All Govt. jobs we do call for any conduit underground to be PVC coated, unless encased in concrete then it can be PVC.


----------



## RIVETER (Sep 26, 2009)

*coated PVC*

I have used PVC coated conduit extensively in chem. plants. It really does last. Once, I ran a single 3/4 inch alongside some original on an outside pipe rack. The older conduit looked as though it was rope on a clothes line. (sagging). But the PVC coating was still intact with the pipe rusted inside it.


----------



## paul d. (Jul 13, 2008)

and once you get into pvc conduit, you find out about stainless . strut, hardware, and j-boxes. then comes " carflex ". i luv industrial work. :thumbsup:


----------



## Charlie K (Aug 14, 2008)

paul d. said:


> and once you get into pvc conduit, you find out about stainless . strut, hardware, and j-boxes. then comes " carflex ". i luv industrial work. :thumbsup:


I carry Fiber strut. Aluminum strut, Stainless steel and pvc coated strut on my truck. I would go into a plant and never had the right stuff. Also have a few straps of each handy. Have you seen the new Stainless steel sealtite connectors?

Charlie


----------



## paul d. (Jul 13, 2008)

Charlie K said:


> I carry Fiber strut. Aluminum strut, Stainless steel and pvc coated strut on my truck. I would go into a plant and never had the right stuff. Also have a few straps of each handy. Have you seen the new Stainless steel sealtite connectors?
> 
> Charlie


 have'nt used the SS sealtite conn yet. but i have used some 4" PVC coated ST conn. dont know the cost but the boss treated em like they was made of gold. kept them locked in his office til needed.


----------



## Charlie K (Aug 14, 2008)

paul d. said:


> have'nt used the SS sealtite conn yet. but i have used some 4" PVC coated ST conn. dont know the cost but the boss treated em like they was made of gold. kept them locked in his office til needed.

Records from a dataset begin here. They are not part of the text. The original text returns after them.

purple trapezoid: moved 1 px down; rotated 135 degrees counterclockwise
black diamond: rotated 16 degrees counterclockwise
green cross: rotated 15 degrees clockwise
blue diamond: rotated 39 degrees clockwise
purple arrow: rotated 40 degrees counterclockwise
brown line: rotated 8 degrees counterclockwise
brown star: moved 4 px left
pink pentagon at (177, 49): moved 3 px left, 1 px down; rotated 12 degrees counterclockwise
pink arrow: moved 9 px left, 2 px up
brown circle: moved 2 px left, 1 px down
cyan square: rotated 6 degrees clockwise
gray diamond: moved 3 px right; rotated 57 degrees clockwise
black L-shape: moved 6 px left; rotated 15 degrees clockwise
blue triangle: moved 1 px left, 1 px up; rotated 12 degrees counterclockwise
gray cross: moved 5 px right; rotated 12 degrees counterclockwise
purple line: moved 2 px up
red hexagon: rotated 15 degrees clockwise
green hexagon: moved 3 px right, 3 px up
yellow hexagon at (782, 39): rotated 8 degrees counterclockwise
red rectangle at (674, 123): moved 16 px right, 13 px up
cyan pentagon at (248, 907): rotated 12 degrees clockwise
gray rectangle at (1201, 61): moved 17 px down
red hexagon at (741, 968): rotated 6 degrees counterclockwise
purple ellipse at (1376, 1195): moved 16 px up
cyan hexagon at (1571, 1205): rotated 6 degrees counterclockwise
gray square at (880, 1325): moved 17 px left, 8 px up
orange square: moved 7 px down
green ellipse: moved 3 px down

Pricing up a job and got a quote of 29.00 each for 3/4" stainless steel sealtite 90. We did not get that job. What I dont understand is the sealtite will corrode away anyhow. All it takes is a nick or condensation inside of it.

Charlie


----------



## paul d. (Jul 13, 2008)

Charlie K said:


> Pricing up a job and got a quote of 29.00 each for 3/4" stainless steel sealtite 90. We did not get that job. What I dont understand is the sealtite will corrode away anyhow. All it takes is a nick or condensation inside of it.
> 
> Charlie


 charlie, for 6-7 years we been using all plastic " carflex " type flex and fittings for 1" and smaller.


----------



## Old Spark (Nov 18, 2008)

I have run miles of pvc coated conduit at gas stations here in Ca. but we use O'cal instead of Rob Roy. Saved a lot of money with the O'cal. We always use their premium because it is coated with something like teflon inside and not only protects the interior of the conduit, the wire slide thru like butter. Now, on threading, we purchased Rigid's special cutting heads for pvc coated. They are colored gray instead of red so you don't mix them up. Its worth the extra cost. We found that if we clamped the chain vice really tight the conduit does not slip while threading, but we do have to repair the damage caused my the vice. For that we purchase a can of O'cal pvc pipe repair coating. It comes with a brush in the can and we paint it on the damaged area.
The nice thing about using the proper heads is you don't have to peal off the coating in order to get the head to slip onto the conduit. 
P.S. we get the repair coating from the same place we purchase the conduit.


----------



## cal1947 (Nov 14, 2009)

*cal*

i worked in a bottling plant we used to wrap a small towel around the pipe where i set in the jaws, that way you could get the vise tight e nough and


3197193 said:


> due to the booming economy i changed jobs recently,and now i work for a different electrical contractor. love the job its 90% industrial (wasted water,fresh water pump stations etc), my only thing is we use coated pvc (robroy). while using the power pony and a rigid pipe vice how do you keep the pipe from spinning in the jaws an scarring up the finish on the pipe. everything else is pretty good so far. any help is greatful. btw chit does flow up hill (if it is push with a 250 hp motor.)


----------



## WIREDOG (May 27, 2007)

If it is not too much trouble try threading by hand


----------



## sparky970 (Mar 19, 2008)

Don't wear the rubber coated gloves when using a Rigid 300. If your gloved hand makes contact with the spinning conduit, the gloves will stick like glue, and could cause you to have several dislocated fingers.


----------



## 3197193 (Sep 28, 2008)

WIREDOG said:


> If it is not too much trouble try threading by hand


threading 4" rigid pvc coated by hand is a bit much to hand thread. i have been issued a set of regular pony dies and a set of coated dies. so far the best way for the 1" and 3/4 is to split the next size bigger pipe and make a clam shell out of it. thanks for all the replies


----------



## paul d. (Jul 13, 2008)

any co. that installs PVC coated conduit can afford the jaws designed to hold the stuff. Rigid sells em. and they DO work.


----------



## qckrun (May 18, 2009)

Running PVC coated 5" is awesome and fun . 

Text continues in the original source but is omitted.